Writer: Bro. Caleb TaftBro. Caleb Taft

Judges 19:30 And it was so, that all that saw it said, There was no such deed done nor seen from the day that the children of Israel came up out of the land of Egypt unto this day: consider of it, take advice, and speak your minds.


Judges 19-21 is the climax of the sinfulness of God’s people, as our verse above says. The particular deed spoken of is of a such morbid nature that it is hard to speak of, but God shares it with us for a purpose. In short, a Levite man finds lodging in Gibeah, a city in Benjamin. That night a group of perverts come to take him but instead, he gives them his concubine, and as a result of their abuse she dies. The Levite takes her home divides her into 12 pieces and sends them to the heads of the 12 tribes of Israel, which throws the country into a civil war with the tribe of Benjamin. Nearly exterminating the tribe of Benjamin.

 

The book of Judges as a whole shows us the decay of a society that does not abide by the law of God but does what is right in its own eyes. Israel did not start this way, they started as a people delivered, redeemed and at least attempting to live according to God’s law. As time progressed they left God and his rule and devolved into the very culture that God hated, and no wonder he hated it, if this was the result of it.


The Book of Judges is split into three parts all harmonizing with the same end goal, to show us the downfall of a nation without God. Judges 17-21 are the results of a nation or person who does what is right in their own eyes, Judges 3-16 are the record of their falling away, but chapters 1-2 are the reason for their falling away. Chapter one has a reoccurring sentence “Neither did ____________ drive out the inhabitants.” Chapter 2 is marked by the statement “And they forsook the LORD, and served Baal and Ashtaroth.” There is the beginning of their downfall, and where does it take us? To Judges 17-18 where idolatry was set up in the house of Dan and institutionalized and Judges 19-21, how abuse, death, and war entrench the nation in their own immorality. 


As I read these chapters, the question I asked was why did God see fit to share this with us?
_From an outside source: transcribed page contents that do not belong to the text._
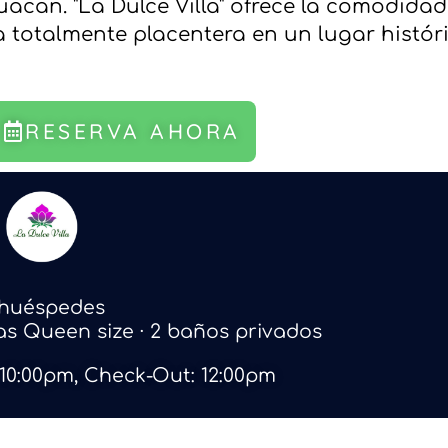
uacan. "La Dulce Villa" ofrece la comodida
 totalmente placentera en un lugar históric
RESERVA AHORA
 huéspedes
mas Queen size · 2 baños privados
 10:00pm, Check-Out: 12:00pm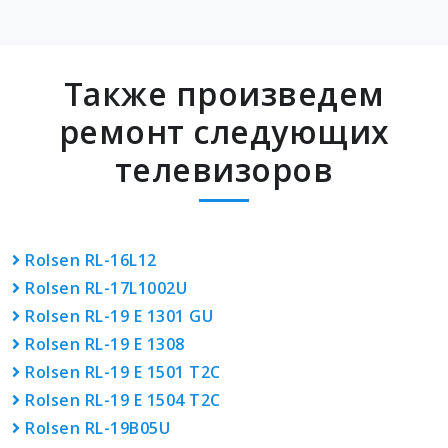
Также произведем
ремонт следующих
телевизоров
Rolsen RL-16L12
Rolsen RL-17L1002U
Rolsen RL-19 E 1301 GU
Rolsen RL-19 E 1308
Rolsen RL-19 E 1501 T2C
Rolsen RL-19 E 1504 T2C
Rolsen RL-19B05U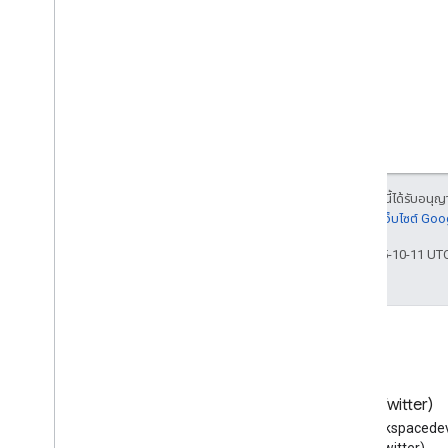
อีโมจิ
กิจกรรม
ประเภทกิจกรรม
แอปโฮสต์
Section
Item
ผู้ใช้
ขีดจำกัดและโควต้า
เนื้อหาของหน้าเว็บนี้ได้รับอนุ
ละเอียดที่
นโยบายเว็บไซต์ Go
อัปเดตล่าสุด 2025-10-11 UT
บล็อก
X (Twitter)
อ่านบล็อกของนักพัฒนาซอฟต์แวร์
ติดตาม @workspacedev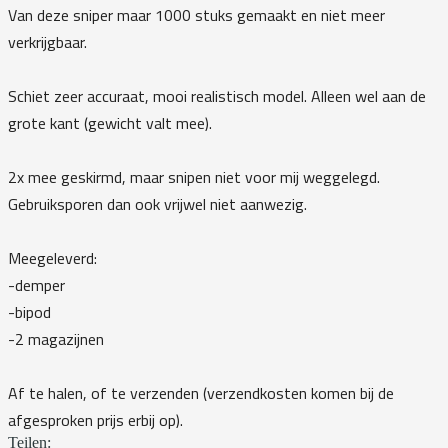
Van deze sniper maar 1000 stuks gemaakt en niet meer
verkrijgbaar.
Schiet zeer accuraat, mooi realistisch model. Alleen wel aan de
grote kant (gewicht valt mee).
2x mee geskirmd, maar snipen niet voor mij weggelegd.
Gebruiksporen dan ook vrijwel niet aanwezig.
Meegeleverd:
-demper
-bipod
-2 magazijnen
Af te halen, of te verzenden (verzendkosten komen bij de
afgesproken prijs erbij op).
Teilen: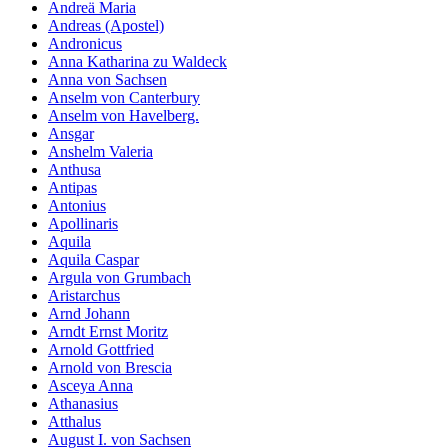
Andreä Maria
Andreas (Apostel)
Andronicus
Anna Katharina zu Waldeck
Anna von Sachsen
Anselm von Canterbury
Anselm von Havelberg.
Ansgar
Anshelm Valeria
Anthusa
Antipas
Antonius
Apollinaris
Aquila
Aquila Caspar
Argula von Grumbach
Aristarchus
Arnd Johann
Arndt Ernst Moritz
Arnold Gottfried
Arnold von Brescia
Asceya Anna
Athanasius
Atthalus
August I. von Sachsen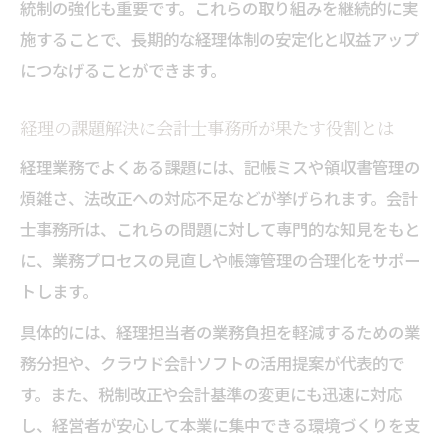
統制の強化も重要です。これらの取り組みを継続的に実
施することで、長期的な経理体制の安定化と収益アップ
につなげることができます。
経理の課題解決に会計士事務所が果たす役割とは
経理業務でよくある課題には、記帳ミスや領収書管理の
煩雑さ、法改正への対応不足などが挙げられます。会計
士事務所は、これらの問題に対して専門的な知見をもと
に、業務プロセスの見直しや帳簿管理の合理化をサポー
トします。
具体的には、経理担当者の業務負担を軽減するための業
務分担や、クラウド会計ソフトの活用提案が代表的で
す。また、税制改正や会計基準の変更にも迅速に対応
し、経営者が安心して本業に集中できる環境づくりを支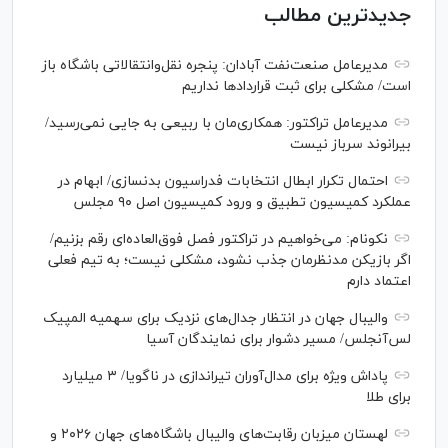
جدیدترین مطالب
مدیرعامل صنعت‌نفت آبادان: پنجره نقل‌وانتقالاتی باشگاه باز
است/ مشکلی برای ثبت قرارداد‌ها نداریم
مدیرعامل تراکتور: همکاری‌مان با ربیعی به جایی نمی‌رسید/
بیرانوند سرباز نیست
احتمال تکرار ابطال انتخابات فدراسیون بدنسازی/ ابهام در
عملکرد کمیسیون تطبیق و ورود کمیسیون اصل ۹۰ مجلس
نکونام: می‌خواهیم در تراکتور فصل فوق‌العاده‌ای رقم بزنیم/
اگر بازیکن مدنظرمان جذب نشود، مشکلی نیست؛ به تیم فعلی
اعتماد دارم
والیبال جهان در انتظار جدال‌های نزدیک برای سهمیه المپیک
لس‌آنجلس/ مسیر دشوار برای نمایندگان آسیا
پاداش ویژه برای مدال‌آوران تیراندازی در ناگویا/ ۳ میلیارد
برای طلا
لهستان میزبان رقابت‌های والیبال باشگاه‌های جهان ۲۰۲۶ و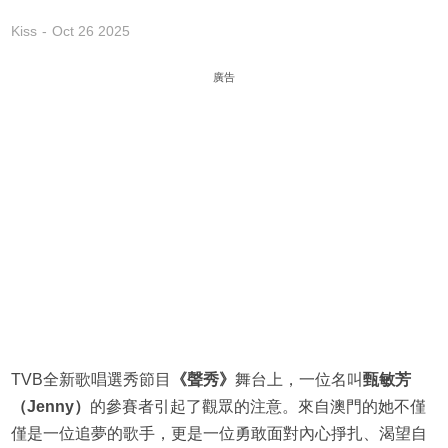
Kiss
Oct 26 2025
廣告
TVB全新歌唱選秀節目
《聲秀》
舞台上，一位名叫
甄敏芳
（Jenny）
的參賽者引起了觀眾的注意。來自澳門的她不僅
僅是一位追夢的歌手，更是一位勇敢面對內心掙扎、渴望自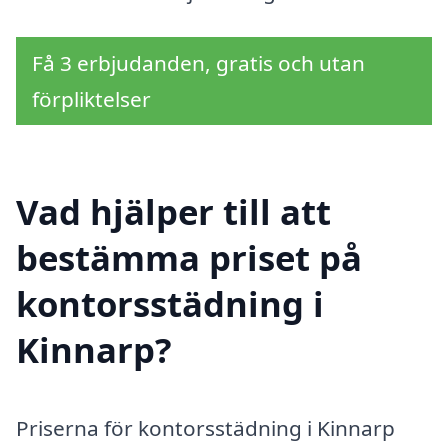
Få 3 erbjudanden, gratis och utan
förpliktelser
Vad hjälper till att
bestämma priset på
kontorsstädning i
Kinnarp?
Priserna för kontorsstädning i Kinnarp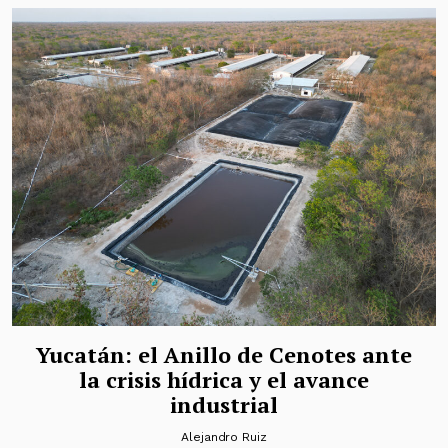
Yucatán: el Anillo de Cenotes ante
la crisis hídrica y el avance
industrial
Alejandro Ruiz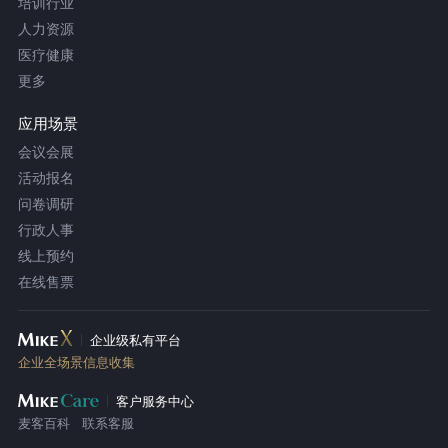
培训行业
人力资源
医疗健康
更多
应用场景
会议会展
活动报名
问卷调研
行政人事
线上预约
在线售票
企业级私有平台
企业全场景信息收集
客户服务中心
麦客百科
联系客服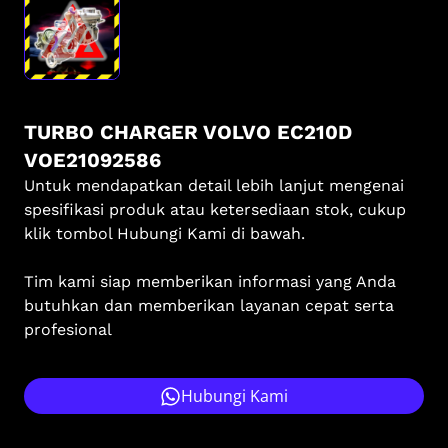
TURBO CHARGER VOLVO EC210D
VOE21092586
Untuk mendapatkan detail lebih lanjut mengenai
spesifikasi produk atau ketersediaan stok, cukup
klik tombol Hubungi Kami di bawah.
Tim kami siap memberikan informasi yang Anda
butuhkan dan memberikan layanan cepat serta
profesional
Hubungi Kami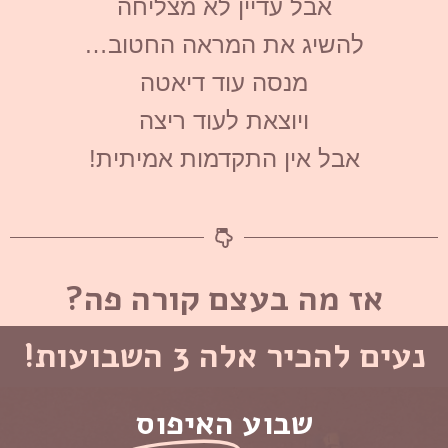
אבל עדיין לא מצליחה
להשיג את המראה החטוב…
מנסה עוד דיאטה
ויוצאת לעוד ריצה
אבל אין התקדמות אמיתית!
אז מה בעצם קורה פה?
נעים להכיר אלה 3 השבועות!
שבוע
האיפוס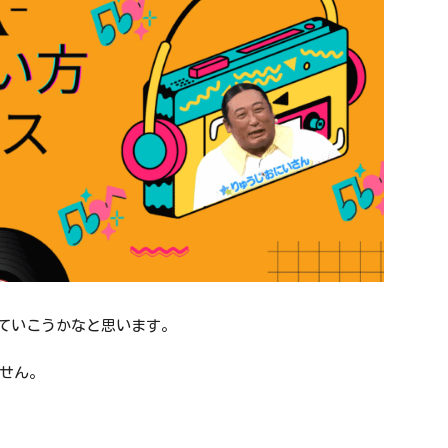
書いていこうかなと思います。
せん。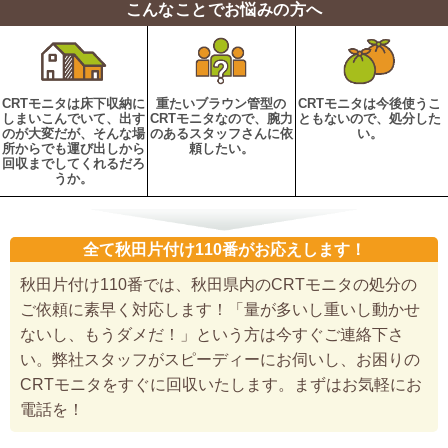
こんなことでお悩みの方へ
CRTモニタは床下収納に
重たいブラウン管型の
CRTモニタは今後使うこ
しまいこんでいて、出す
CRTモニタなので、腕力
ともないので、処分した
のが大変だが、そんな場
のあるスタッフさんに依
い。
所からでも運び出しから
頼したい。
回収までしてくれるだろ
うか。
全て秋田片付け110番がお応えします！
秋田片付け110番では、秋田県内のCRTモニタの処分の
ご依頼に素早く対応します！「量が多いし重いし動かせ
ないし、もうダメだ！」という方は今すぐご連絡下さ
い。弊社スタッフがスピーディーにお伺いし、お困りの
CRTモニタをすぐに回収いたします。まずはお気軽にお
電話を！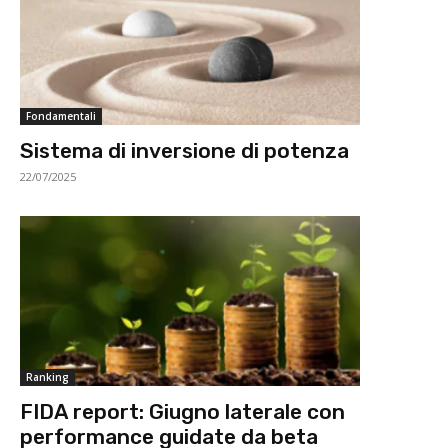
Fondamentali
Sistema di inversione di potenza
22/07/2025
Ranking
FIDA report: Giugno laterale con
performance guidate da beta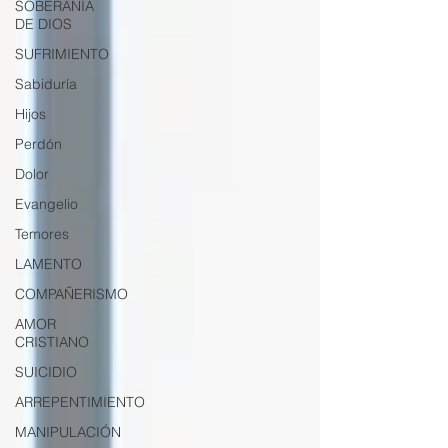
SOBERANÍA
DE DIOS
SUFRIMIENTO
Sabiduría
Hijos
Perdón
Dolor
Evangelio
Temores
LAMENTO
COMPAÑERISMO
AMOR
CRISTIANO
SUICIDIO
ARREPENTIMIENTO
MANIPULACIÓN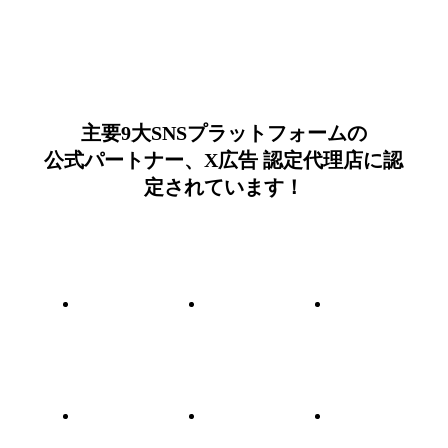
主要9大SNSプラットフォームの
公式パートナー、X広告 認定代理店に認
定されています！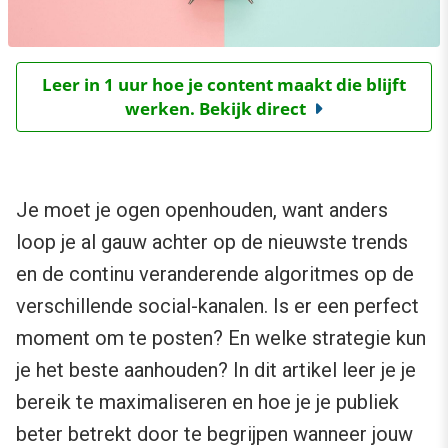
Leer in 1 uur hoe je content maakt die blijft
werken. Bekijk direct
Je moet je ogen openhouden, want anders
loop je al gauw achter op de nieuwste trends
en de continu veranderende algoritmes op de
verschillende social-kanalen. Is er een perfect
moment om te posten? En welke strategie kun
je het beste aanhouden? In dit artikel leer je je
bereik te maximaliseren en hoe je je publiek
beter betrekt door te begrijpen wanneer jouw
The reason this story is here is to show us the result of a nation that forgets God and does what is right in their own eyes as marked by the closing words of the book:  “In those days there was no king in Israel: every man did that which was right in his own eyes.” We are sickened as we read this account but this is the society that America now has. Sexual crimes top the list, and babies are dismembered in their mother's wombs by the thousands, daily. We are living in this hour right now. Homosexuals are free to parade their perversions in the street and read to our children in the Libraries and they have even begun fighting for the “rights” of “minor-attracted people,” that is pedophiles. How did our “One nation under God” reach such low depths of depravity? Depths that make Judges 19 read like a bedtime story? In the same way, Israel reached this point. Every man did what was right in his own eyes.


Oh that we would follow our verse's instruction, “consider of it, take advice, and speak your minds!” Is this not a clear enough picture of the ends of sin? What else could portray the horrendous nature of sin? Look where it takes individuals, look where it takes a nation! Look at it in horror and be warned that this is where it is going, even if you have not arrived there yet!


“A nation that forgets God will be turned into hell.” What a hellish state we find Israel in in these chapters and our nation in in this hour. Like our story today, this is not the result of yesterday’s sins but generations of godlessness and morality that has decayed over long periods. Is there any hope? Thankfully the light of Ruth’s story is coming, there may be mass chaos and sin at every hand, but there is a Boaz still walking the hills of a sin-cursed nation, ready to redeem the penitent. To call out a gentile bride, through which this sin-wrecked nation may have their King. Hallelujah, what a Savior!